[[ Recorded data, beginning ]]

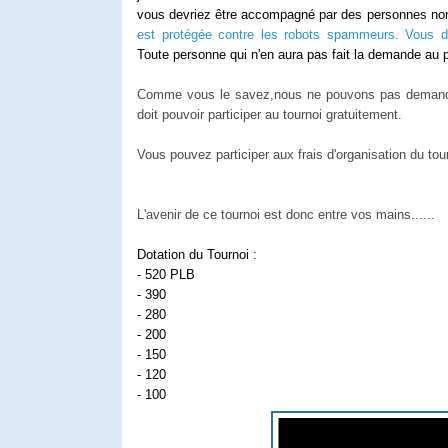
vous devriez être accompagné par des personnes non
est protégée contre les robots spammeurs. Vous dev
Toute personne qui n'en aura pas fait la demande au pr
Comme vous le savez,nous ne pouvons pas demander 
doit pouvoir participer au tournoi gratuitement.
Vous pouvez participer aux frais d'organisation du tou
L'avenir de ce tournoi est donc entre vos mains......
Dotation du Tournoi :
- 520 PLB
- 390
- 280
- 200
- 150
- 120
- 100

[[ Recorded data, end ]]

**Exercise objective:** Copy exactly the line that contains "L'avenir de ce" and every line after it through the end of the entries, with nothing added.

**Response to the exercise:**
L'avenir de ce tournoi est donc entre vos mains......
Dotation du Tournoi :
- 520 PLB
- 390
- 280
- 200
- 150
- 120
- 100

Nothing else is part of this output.